Dans mon esprit, l’homme de droite a davantage de devoirs que de droits: celui de défendre la veuve et l’orphelin, de travailler pour nourrir sa famille, d’éduquer ses enfants, etc. L’État n’est là, au-dessus du citoyen, que pour exercer ses fonctions régaliennes : la défense, l’éducation, la justice, la santé publique. Mais être un homme libre, un individualiste, ne veut pas dire être égoïste, égocentrique, ou pire narcissique comme Macron.
Les présidents de la Ve Ripoux-blique, presque tous sociaux-démocrates, auront réussi à faire des jeunes Français des glandeurs qui ne pensent qu’aux loisirs, aux 35 heures, ou qui rêvent d’être fonctionnaires au ministère de l’Écologie, voire influenceurs, ce métier qui n’en est pas un et qui permet de gagner de l’argent en minaudant devant son Smartphone ou une caméra.
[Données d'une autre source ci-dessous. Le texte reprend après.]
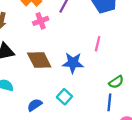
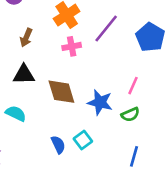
green semicircle: (116, 82) -> (130, 114), moved
blue semicircle: (35, 105) -> (58, 145), moved, turned 88

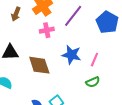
brown arrow: (26, 38) -> (16, 14), moved
blue star: (100, 102) -> (71, 55), moved

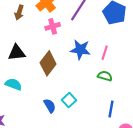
brown diamond: (39, 65) -> (48, 63), turned 60
green semicircle: (93, 82) -> (105, 76), turned -136

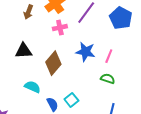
cyan semicircle: (13, 84) -> (32, 87), moved

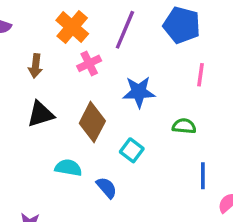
brown arrow: (28, 12) -> (35, 66), moved
pink line: (109, 56) -> (200, 75), moved
cyan square: (71, 100) -> (132, 150), moved

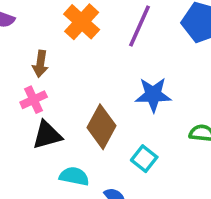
pink cross: (89, 63) -> (34, 100), moved
black triangle: (41, 114) -> (47, 135), moved

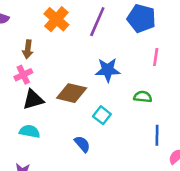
brown diamond: (102, 127) -> (72, 93), turned 76
cyan semicircle: (74, 176) -> (30, 131), moved

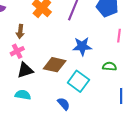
cyan square: (102, 115) -> (78, 81), size x1.5

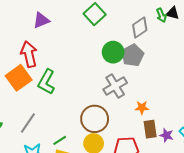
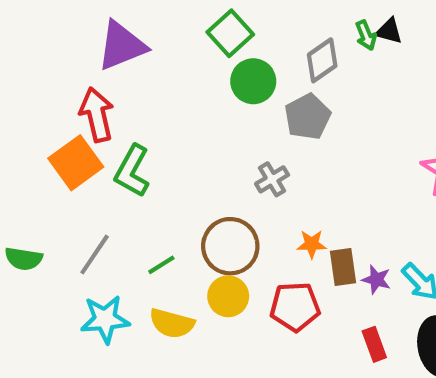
purple triangle: (41, 20) -> (122, 46), size x1.5
green circle: (113, 52) -> (253, 81), moved
gray cross: (115, 86) -> (272, 179), size x0.7
orange star: (142, 108) -> (312, 244), moved
green line: (60, 140) -> (161, 265), moved

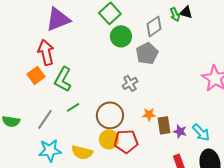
orange square: (76, 163) -> (36, 75), size x0.7
green line: (161, 265) -> (73, 107), moved
red pentagon: (295, 307) -> (126, 141), moved

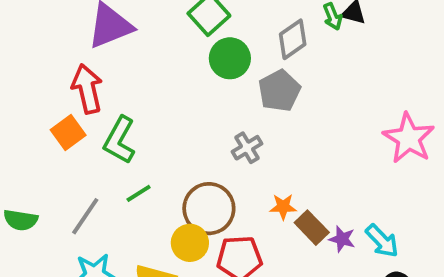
brown rectangle: (164, 125) -> (312, 228), turned -36
yellow circle: (109, 139) -> (190, 243), moved

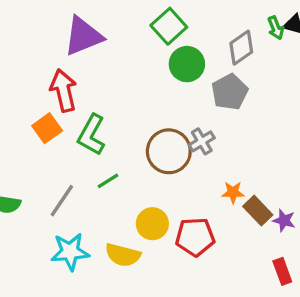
brown circle: (209, 209) -> (169, 151), moved

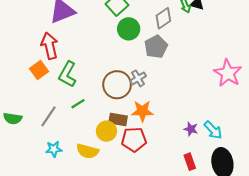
orange star: (233, 192) -> (142, 111), moved, size x1.5
brown rectangle: (258, 211) -> (118, 120), moved, turned -36
cyan star: (70, 252) -> (54, 149), size x0.7

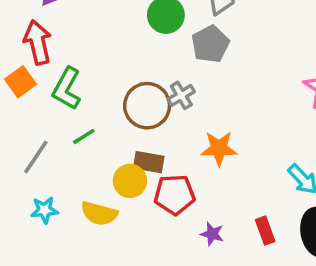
orange star: (142, 111) -> (219, 148), moved
purple star: (191, 129) -> (212, 234), moved

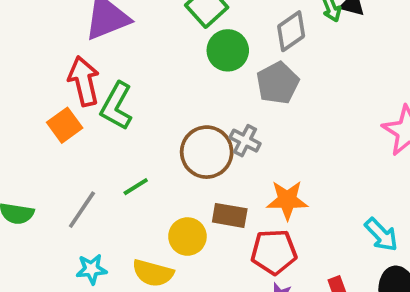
green L-shape: (67, 89) -> (116, 106), moved
gray cross: (181, 95) -> (245, 141), turned -32
brown rectangle: (149, 162) -> (230, 215), moved
red pentagon: (174, 195) -> (274, 252), moved

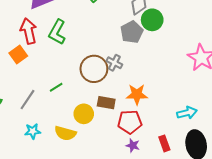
green circle: (228, 50) -> (152, 20), moved
green L-shape: (116, 106) -> (57, 32), moved
cyan arrow: (381, 235) -> (187, 113), turned -60

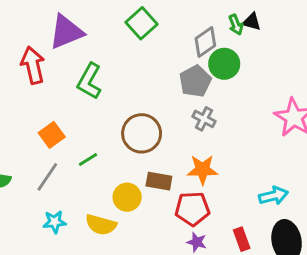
red arrow: (29, 31) -> (33, 65), moved
orange square: (18, 55) -> (52, 135), moved
gray cross: (114, 63) -> (204, 119), moved

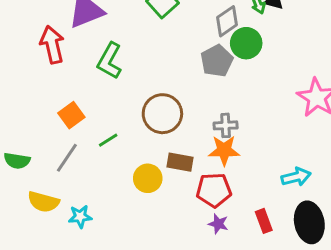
gray cross: (204, 119) -> (226, 125), moved, turned -30
cyan star: (55, 222) -> (80, 217), moved
yellow semicircle: (101, 225) -> (43, 202), moved

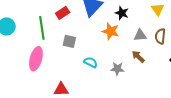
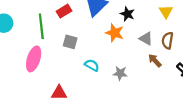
gray triangle: (140, 35) -> (146, 39), turned 32
brown arrow: (138, 57) -> (155, 61), moved

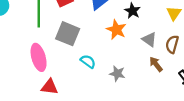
gray square: (70, 42) -> (68, 34), size x1.5
pink ellipse: (34, 59) -> (39, 57), moved, turned -40

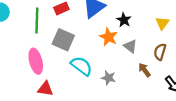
gray triangle: (149, 40) -> (130, 46), moved
cyan semicircle: (88, 61) -> (82, 66), size x1.5

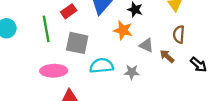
gray triangle: (130, 46) -> (146, 45), moved
pink ellipse: (36, 61) -> (54, 71), turned -65
cyan semicircle: (82, 66) -> (102, 66), turned -30

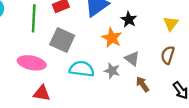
brown arrow: (167, 56) -> (142, 84), moved
gray star: (132, 72) -> (112, 71), moved

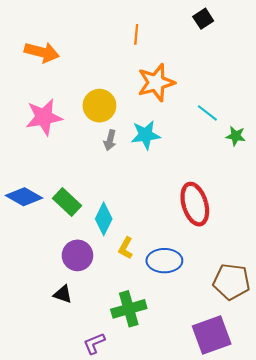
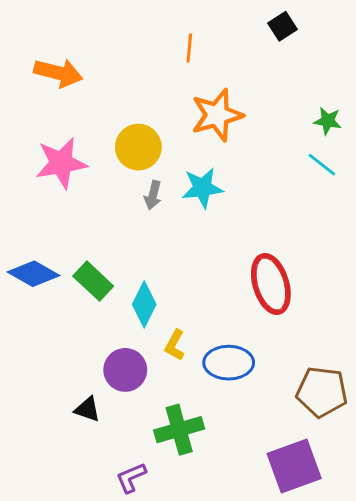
cyan line: (207, 113) -> (322, 165), moved
green star: (236, 136) -> (328, 121), moved
purple circle: (77, 255) -> (125, 370), moved

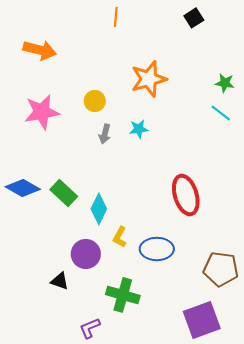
orange line: (189, 48) -> (116, 17), moved
yellow circle: (138, 147) -> (95, 101), size x0.7
cyan star: (202, 188) -> (139, 129), size x0.7
green cross: (179, 430) -> (123, 295), turned 32

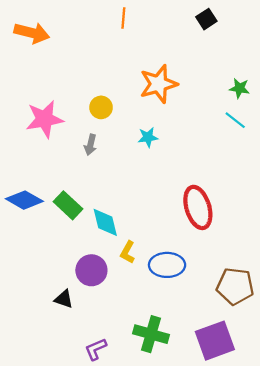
orange arrow: (40, 50) -> (32, 33), moved
gray arrow: (105, 134) -> (90, 145), moved
cyan diamond: (99, 209) -> (105, 222), turned -40
green cross: (123, 295) -> (151, 334), moved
Mais ne dramatisons pas car, après tout, « là où s’arrête la mer commence la grève ». La gauche est la mer qui rogne nos côtes. Soyons le roc, la falaise, la digue qui protégera le rivage. Il existe bien, entre les deux, une zone de marnage, ce dénivelé entre la marée haute et la marée basse. C’est là qu’on trouve les crabes, les mollusques, les invertébrés, les galettes de mazout des dégazages en mer et les ordures abandonnées par des plaisanciers indélicats. Cette zone, fluctuante à chaque marée, symbolise à mes yeux cet « extrême centre » que Macron voudrait nous imposer. Mais cette zone floue disparaît à chaque marée. Donc ne perdons pas espoir. On peut espérer un retour de balancier. « Le désespoir en politique est une sottise absolue » disait Charles Maurras.
Éric de Verdelhan
1) Le ministère de l’Agriculture allemand emploie… un millier de fonctionnaires.
2) Je fais référence aux « Jeunesses Patriotes et Sociales », mouvement nationaliste crée en 1969 par Roger Holeindre, et dont j’ai été adhérent.